In terms of the commodities, coal, carbon and European gas prices have all hit record highs as crude oil pushed above $80 a barrel to $80.7 on Tuesday peak. The three-year high for oil prices came as Opec forecast that global demand for crude would exceed 2019 levels in 2023 and continue to rise until 2035 before plateauing. On the other hand, the pound sank to its lowest point in eight months on Tuesday as investors worried that the fuel crisis sweeping the UK could lead to a sharp slowdown in growth at the same time as a surge in inflation. Sterling fell by 1.2% to $1.353 against the dollar, the biggest one-day drop this year.
Figure 1 (Source: IS Prime) GBPUSD Daily: Sterling has now lost nearly 5% against the dollar since its peak of just above $1.42 in late May.Headliner to Review
- US consumer confidence has fallen again in September. It is now at 109.3 versus 115.2 in August with the present situation and expectations components falling similar amounts, which reinforces the message that the economy has hit a speed bump in the third quarter with the resurgence of Covid having made households more cautious.
- COVID lockdowns have continued to weigh heavily on Australia’s retailers as sales dropped for a third straight month.

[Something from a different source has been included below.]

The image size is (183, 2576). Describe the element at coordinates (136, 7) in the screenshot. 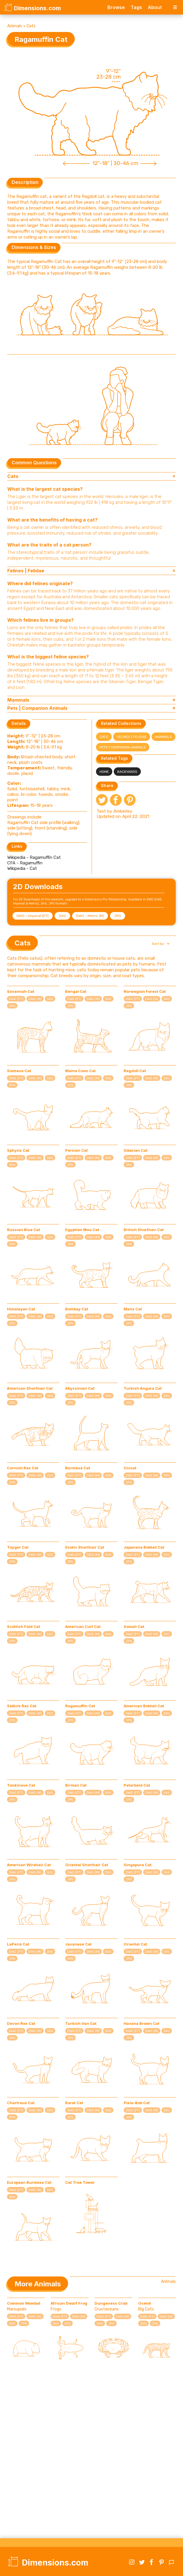

I see `Tags` at that location.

The newly released retail turnover fell 1.7% to $29.3 billion in August, following a 2.7% slump in July and a 1.8% slide in June.
Headliner to Watch
- The Chinese Manufacturing PMI will be announced in tomorrow, expected to be 50 compared to 50.1 in August.
- US quarterly GDP figure is forecasted to grow by 6.6%, in line with the last quarter of an expansion of 6.6%.